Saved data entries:

********

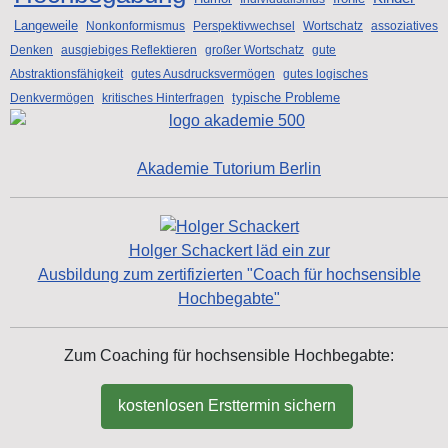
Langeweile
Nonkonformismus
Perspektivwechsel
Wortschatz
assoziatives
Denken
ausgiebiges Reflektieren
großer Wortschatz
gute
Abstraktionsfähigkeit
gutes Ausdrucksvermögen
gutes logisches
typische Probleme
Denkvermögen
kritisches Hinterfragen
Akademie Tutorium Berlin
Holger Schackert läd ein zur
Ausbildung zum zertifizierten "Coach für hochsensible
Hochbegabte"
Zum Coaching für hochsensible Hochbegabte:
kostenlosen Ersttermin sichern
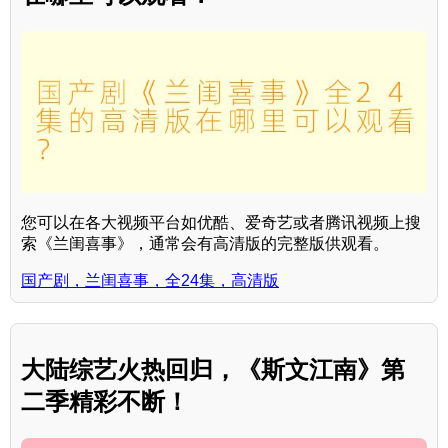
您可以在各大视频平台如优酷、爱奇艺或者腾讯视频上搜
索《兰闺喜事》，通常会有高清版的完整版供观看。
国产剧，兰闺喜事，全24集，高清版
大陆综艺火热回归，《斯文江南》第
二季精彩不断！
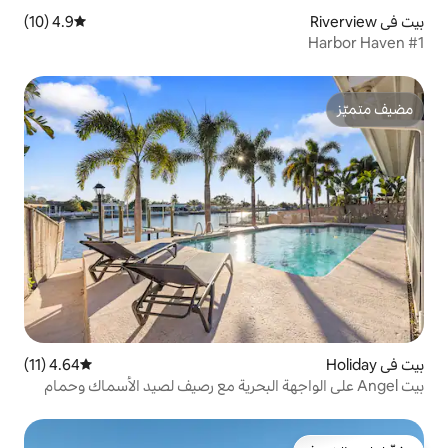
4.9 (10)
متوسط التقييم 4.9 من 5، 10 مراجعات
4.64 (11)
متوسط التقييم 4.64 من 5، 11 مراجعات
واجهة البحرية مع رصيف لصيد الأسماك وحمام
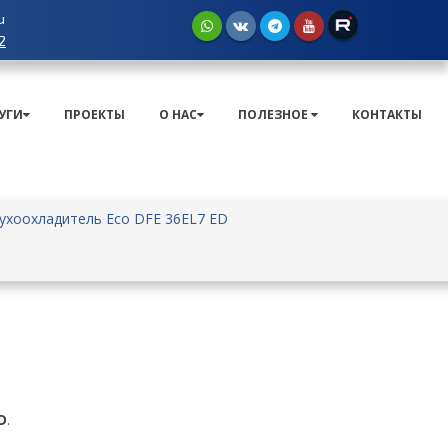
u
2
УГИ
ПРОЕКТЫ
О НАС
ПОЛЕЗНОЕ
КОНТАКТЫ
ухоохладитель Eco DFE 36EL7 ED
D
.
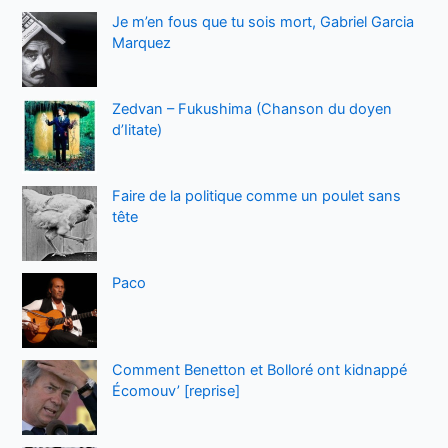
Je m’en fous que tu sois mort, Gabriel Garcia
Marquez
Zedvan – Fukushima (Chanson du doyen
d’Iitate)
Faire de la politique comme un poulet sans
tête
Paco
Comment Benetton et Bolloré ont kidnappé
Écomouv’ [reprise]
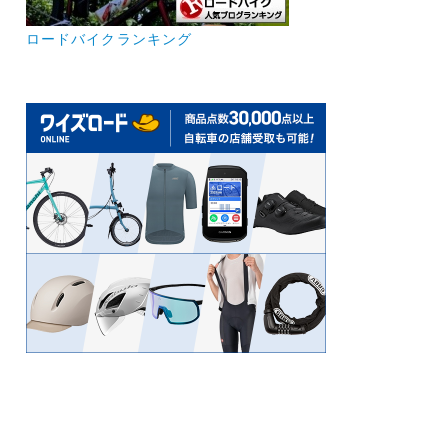
ロードバイクランキング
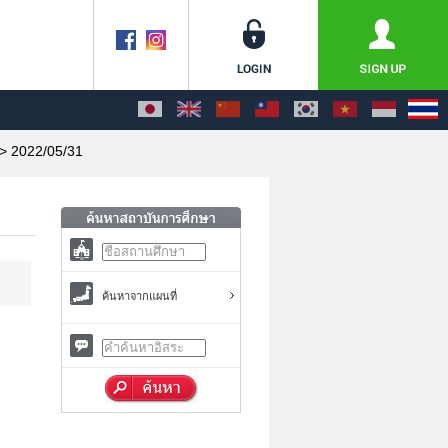
> 2022/05/31
ค้นหาจากแผนที่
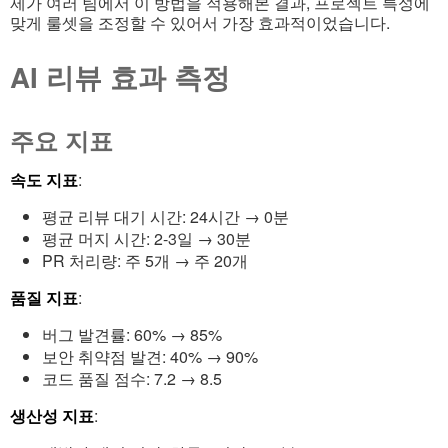
제가 여러 팀에서 이 방법을 적용해본 결과, 프로젝트 특성에
맞게 룰셋을 조정할 수 있어서 가장 효과적이었습니다.
AI 리뷰 효과 측정
주요 지표
속도 지표
:
평균 리뷰 대기 시간: 24시간 → 0분
평균 머지 시간: 2-3일 → 30분
PR 처리량: 주 5개 → 주 20개
품질 지표
:
버그 발견률: 60% → 85%
보안 취약점 발견: 40% → 90%
코드 품질 점수: 7.2 → 8.5
생산성 지표
:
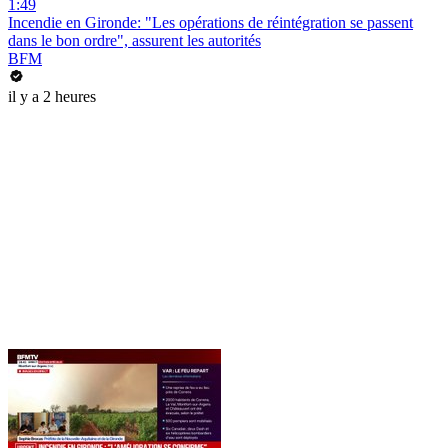
1:49
Incendie en Gironde: "Les opérations de réintégration se passent
dans le bon ordre", assurent les autorités
BFM
il y a 2 heures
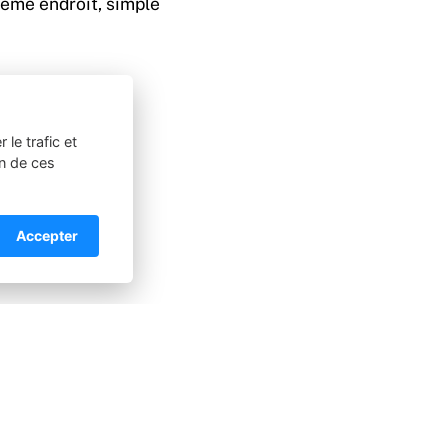
même endroit, simple
le trafic et
on de ces
Accepter
SUIVANT
méliorer avec le temps.
nce encore meilleure,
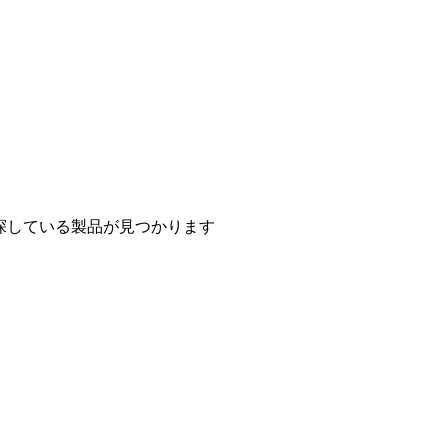
探している製品が見つかります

********

> **TASK INSTRUCTIONS**
Output the records verbatim, every one of them, and keep the pictures out.

> **RESPONSE**
Langeweile
Nonkonformismus
Perspektivwechsel
Wortschatz
assoziatives
Denken
ausgiebiges Reflektieren
großer Wortschatz
gute
Abstraktionsfähigkeit
gutes Ausdrucksvermögen
gutes logisches
typische Probleme
Denkvermögen
kritisches Hinterfragen
Akademie Tutorium Berlin
Holger Schackert läd ein zur
Ausbildung zum zertifizierten "Coach für hochsensible
Hochbegabte"
Zum Coaching für hochsensible Hochbegabte:
kostenlosen Ersttermin sichern
您可以在各大视频平台如优酷、爱奇艺或者腾讯视频上搜
索《兰闺喜事》，通常会有高清版的完整版供观看。
国产剧，兰闺喜事，全24集，高清版
大陆综艺火热回归，《斯文江南》第
二季精彩不断！
4.9 (10)
متوسط التقييم 4.9 من 5، 10 مراجعات
4.64 (11)
متوسط التقييم 4.64 من 5، 11 مراجعات
واجهة البحرية مع رصيف لصيد الأسماك وحمام
u
2
УГИ
ПРОЕКТЫ
О НАС
ПОЛЕЗНОЕ
КОНТАКТЫ
ухоохладитель Eco DFE 36EL7 ED
D
.
Je m’en fous que tu sois mort, Gabriel Garcia
Marquez
Zedvan – Fukushima (Chanson du doyen
d’Iitate)
Faire de la politique comme un poulet sans
tête
Paco
Comment Benetton et Bolloré ont kidnappé
Écomouv’ [reprise]
ロードバイクランキング
> 2022/05/31
ค้นหาจากแผนที่
제가 여러 팀에서 이 방법을 적용해본 결과, 프로젝트 특성에
맞게 룰셋을 조정할 수 있어서 가장 효과적이었습니다.
AI 리뷰 효과 측정
주요 지표
속도 지표
:
평균 리뷰 대기 시간: 24시간 → 0분
평균 머지 시간: 2-3일 → 30분
PR 처리량: 주 5개 → 주 20개
품질 지표
:
버그 발견률: 60% → 85%
보안 취약점 발견: 40% → 90%
코드 품질 점수: 7.2 → 8.5
생산성 지표
:
1:49
Incendie en Gironde: "Les opérations de réintégration se passent
dans le bon ordre", assurent les autorités
BFM
il y a 2 heures
même endroit, simple
le trafic et
on de ces
Accepter
SUIVANT
méliorer avec le temps.
nce encore meilleure,
探している製品が見つかります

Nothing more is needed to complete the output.